WINDSOR, Ont. — The controversial Windsor Energy Centre, the $80-million power plant for Caesars Windsor that is the subject of a lawsuit against the province, may be worth nothing, a private and confidential report indicates.
The report, obtained by CBC News, was produced by Cole Valuation Partners Ltd. for management at the Ontario Lottery and Gaming Corporation.
Entitled Windsor Clean Energy Centre -- Preliminary Financial Analysis, the highly technical report details the financial prospects for the centre under various scenarios as of Nov. 21, 2008.
Toronto forensic accountant Al Rosen told the CBC: "I can't say this is the worst I've ever seen, but it's certainly in that category and bad management is a suspicion."
He told CBC that if the report is accurate, it is possible the energy centre could be worth "nothing."
The report says that as of November 2008, the energy centre still required $7 million in expenditures to become operational, which was not expected to occur until January 2009.

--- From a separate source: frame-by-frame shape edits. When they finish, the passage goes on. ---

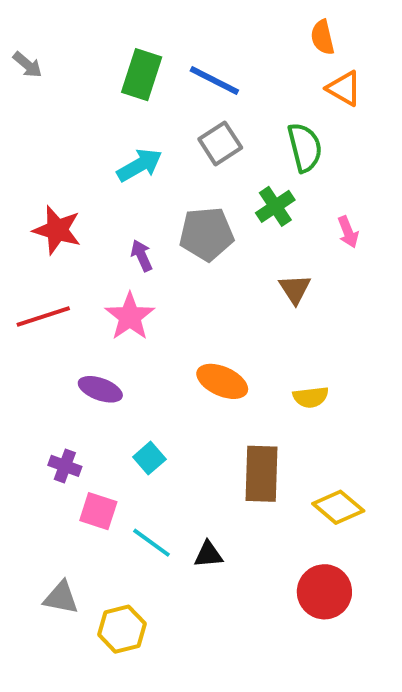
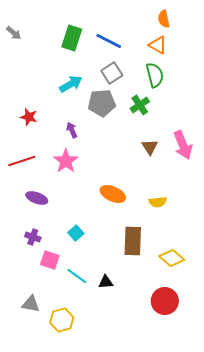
orange triangle: (344, 88) -> (158, 45), moved
red star: (57, 230) -> (29, 117), size x0.7
pink arrow: (348, 232) -> (183, 145), moved, size x1.8
gray pentagon: (206, 234) -> (102, 103), moved
purple ellipse: (100, 389) -> (37, 198), moved

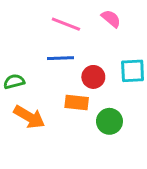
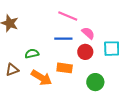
pink semicircle: (111, 19) -> (88, 33), moved
orange rectangle: (77, 103) -> (65, 68), moved

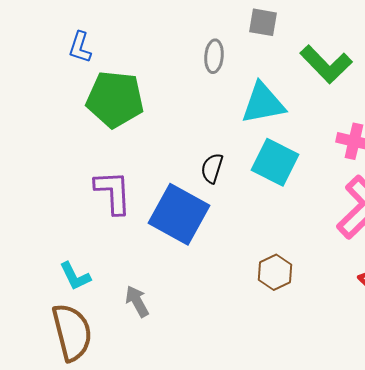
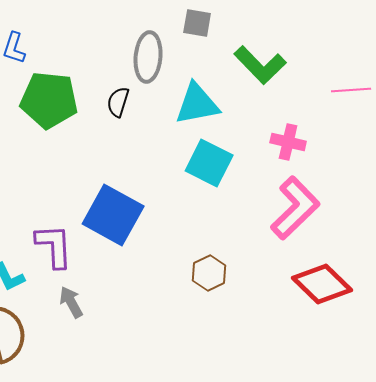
gray ellipse: (214, 56) -> (148, 57), size x1.5
black semicircle: (212, 168) -> (118, 102), moved
purple L-shape: (113, 192) -> (54, 246), moved

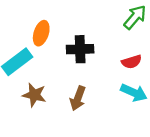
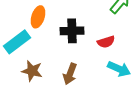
red semicircle: (132, 62) -> (106, 42), moved

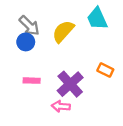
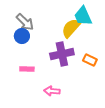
yellow semicircle: (63, 31) -> (71, 28), moved
purple cross: (70, 84) -> (62, 54), moved, turned 30

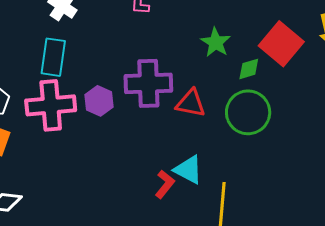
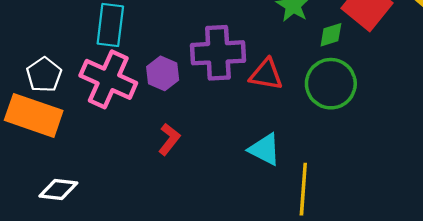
pink cross: (51, 105) -> (108, 79), turned 30
red L-shape: (165, 184) -> (169, 139), moved

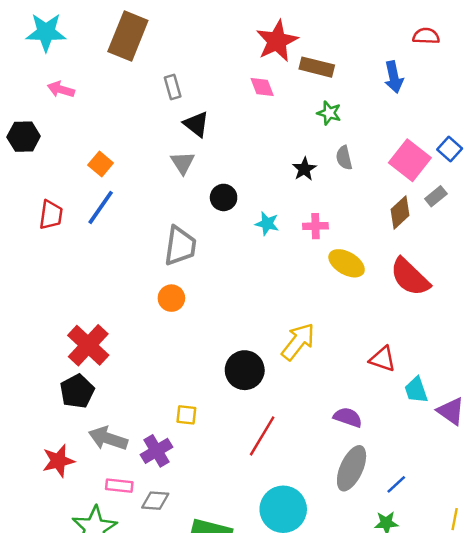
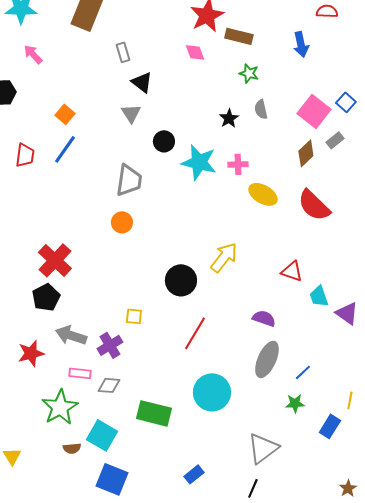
pink arrow: (61, 89) -> (33, 54), turned 30
cyan star: (267, 224) -> (199, 162), size x1.8

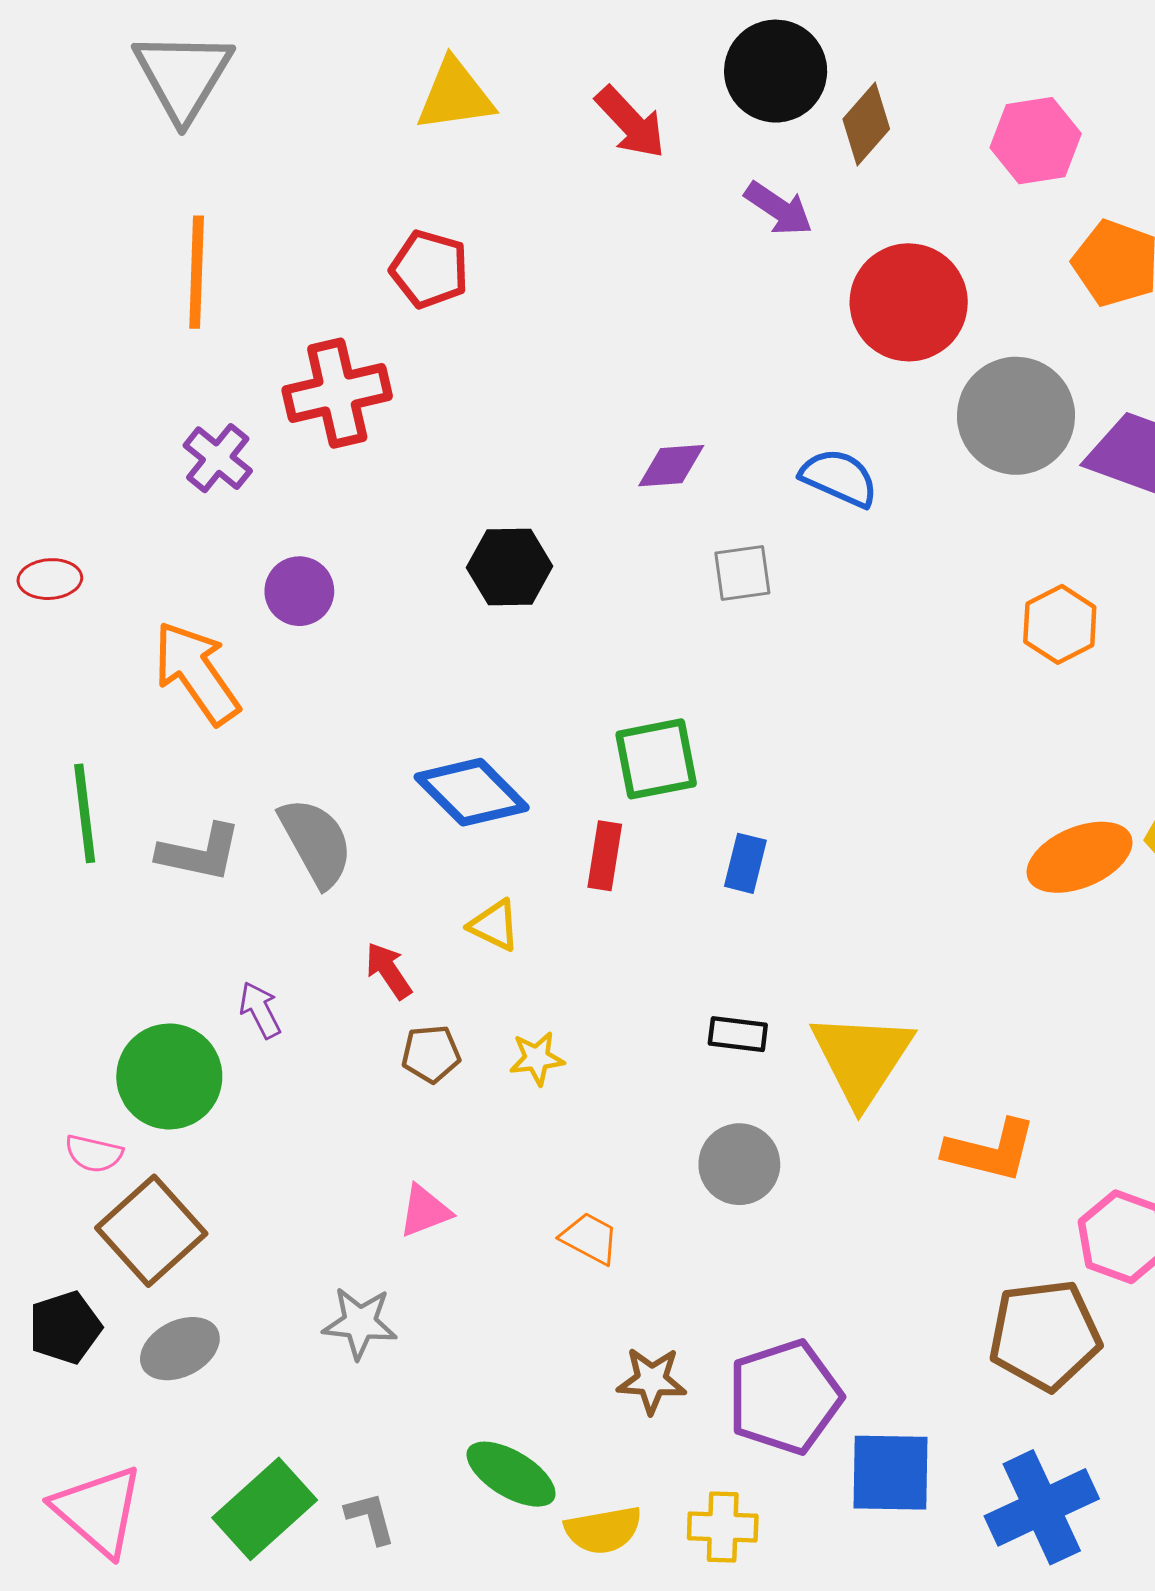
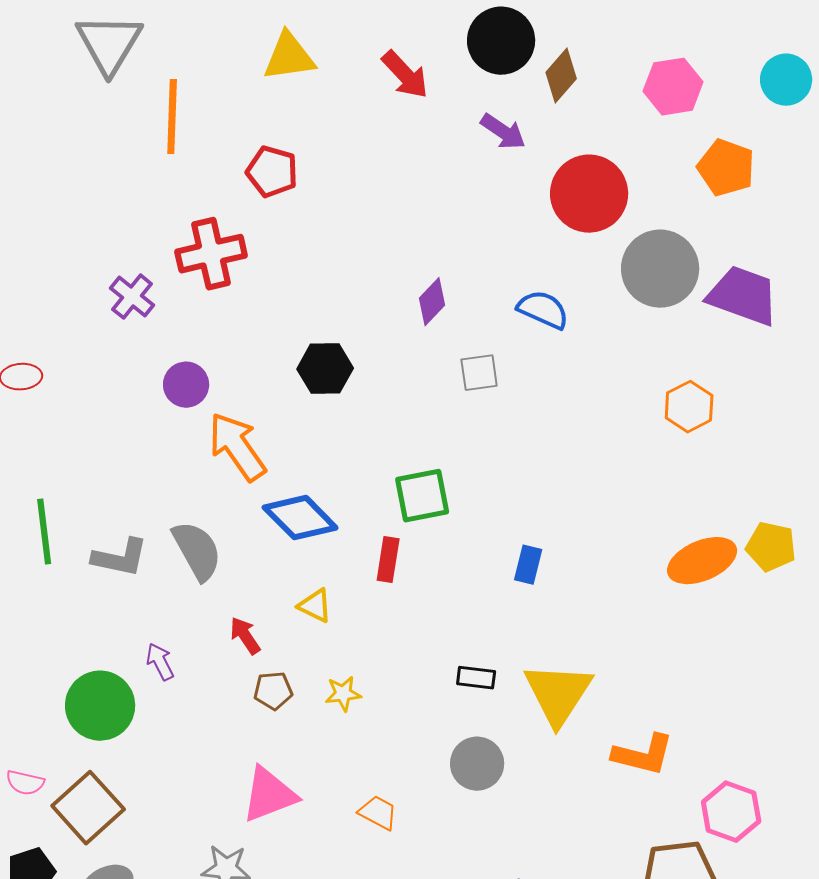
orange line: (197, 272) -> (172, 117), moved
purple diamond: (671, 466) -> (432, 302), turned -42
orange arrow: (197, 673) -> (237, 447), moved
blue rectangle: (745, 863) -> (528, 565), moved
pink semicircle: (94, 1154) -> (25, 783), moved
pink triangle: (425, 1211) -> (269, 795), size x1.6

In this instance, it's a very good job done by the police and the border to apprehend someone looking to enter the country with cocaine. Yeah, they're supposed to catch these people, but it's good to hear that they do catch them once in a while.
It's good to see that the man was convicted - even if this was two years ago.
A Brampton man was the subject of a customs lookout when he carried $2 million of cocaine across the border in a lettuce shipment, a trial heard Monday.
Simarjeet Singh Buttar, 36, is charged with importing a controlled substance and possession of cocaine with the intent to traffic. He has pleaded not guilty.
Border services officer Steven Perduk said Buttar arrived at customs on Nov. 13, 2007, in a semi truck. His documents said he was carrying lettuce and berries from California to Toronto.